Weekend Getaway: A Postcard from Sokcho (ghosts and all)

By Mizaru

The info on the Internet regarding a trip to Sokcho is all bunk. Maybe even confusing on purpose. I left Seoul at 6:30 and  arrived at 8:15 p.m. The free advice on the Web suggested the trip would take 3-4 hours depending on getaway traffic, whatever. Sokcho City (Pop. 85.000) is a small city spread out between the East Sea and Seoraksan (mountain range) National Park. It has four bus stations plotted through different parts of the coastal zone, but only one of those terminals is haunted: the Intercity Bus Terminal.

I am not too sure what is was or what is wasn’t that I saw in the terminal that first night. Coming through the mountain pass to Sokcho the trip was so short I was questioning if I got on the right bus. But getting off I could smell the slightly briny air and the light of a full moon was coming and going and at least I was out of Seoul. I hadn’t eaten anything since a Paris Baguette croissant from the morning and with the noticeable bus going up and bus going down on the trip, and then the final descent to sea level; I was feeling lightheaded and out-of-sorts. I almost stepped into some woman who I didn’t see spring out of the bus seat closest to the front door. She was angular with a recusant attitude and very much looked like a boy. I stopped of course but no one was there. I said, “Sorry” only to the bus driver who was just smiling at the only passenger left and waiting for me to get off the bus. With my feet finally on the ground there was a soft ringing in my ears which at the time seemed more like I was actually able to hear the air.
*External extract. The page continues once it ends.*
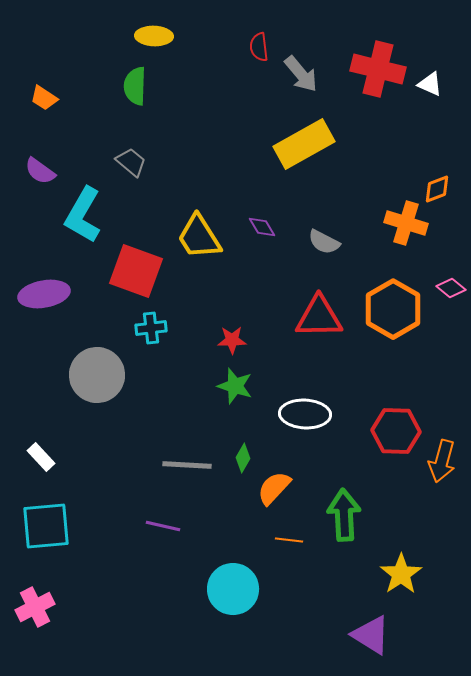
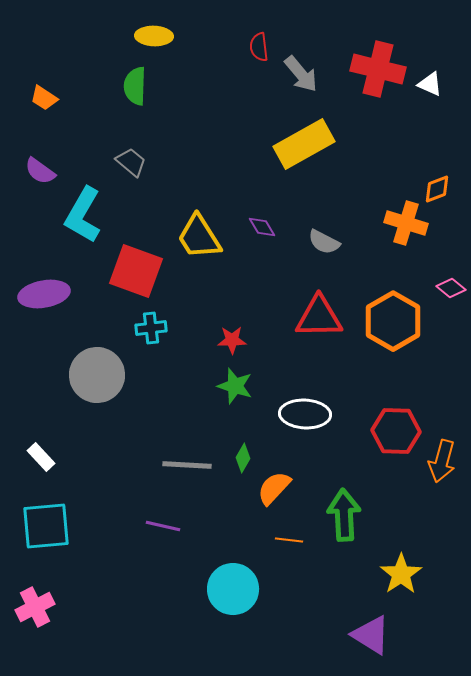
orange hexagon: moved 12 px down
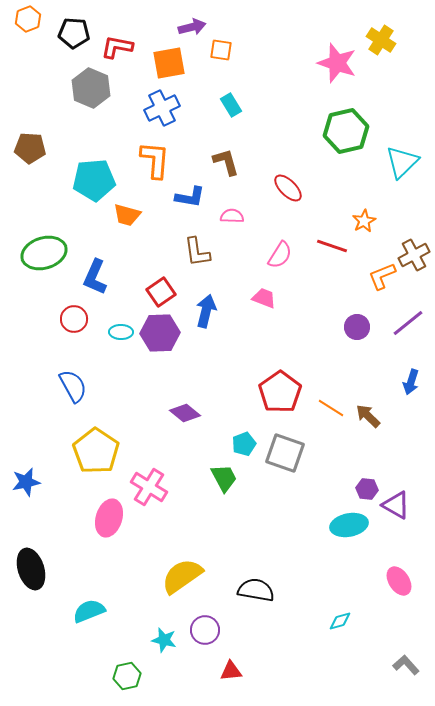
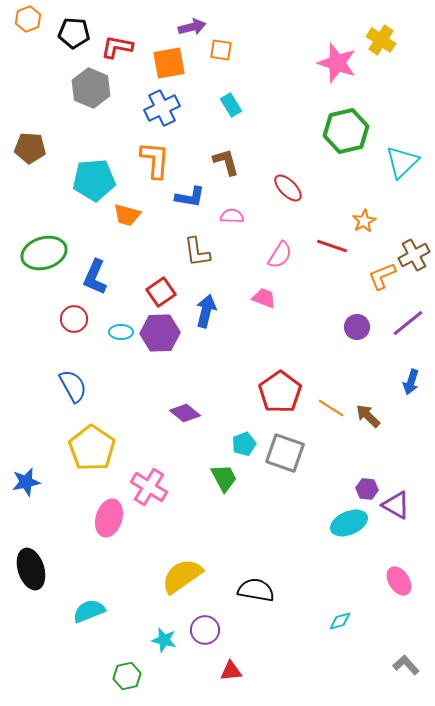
yellow pentagon at (96, 451): moved 4 px left, 3 px up
cyan ellipse at (349, 525): moved 2 px up; rotated 12 degrees counterclockwise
When you come to a new place and sense that it has ghosts, the first thing to do is order a box of chicken. Pelicana Chicken for me. The overload of meat into the system will increase the fat flowing through the blood and thicken up the walls between what is easy to see every day and what reveals itself only on occasion in certain times and places. Sokcho is one of those places. It’s a tourist town to most, but I am convinced there are ghosts here and a noticeable population of habitual heavy drinkers. Deeply melancholic drinkers who don’t stand on street corners and scream for sure they are all screamed out. Others slightly saner are here too. Wanted felons fleeing the law, “International Man of Mysterious Disposition” is a how a Korean friend in the army once described to me hardboiled men on the lam in small Korean vortex towns like Sokcho.

Chicken in tow, I am making my way to The House Hostel. “The House” is well known accommodation with “European dash for travelers without cash.” Before exactly finding it (again the internet says a 15 minute walk and it was just 4 for me) I skulked around and stood in front of neglected edifices perfect for squatting. Next to them newer and sort of quirky individual dwellings; dwellings for housing ghosts, drunkards, felons and maybe even artists. Sokcho pastiche: revealing itself as a kind of top of the food chain lunatic colony waiting to happen and all are welcome. So back to accommodation. I waited 45 minutes for the manager to check me in as he was diddling with someone on the phone. I just should have started eating the chicken as the art on the walls of The House Hostel and one picture in particular were somehow disturbing. Not really like the visage of the woman I thought I saw blocking my getting off the bus, but like they knew each other if only as acquaintances as if that was possible.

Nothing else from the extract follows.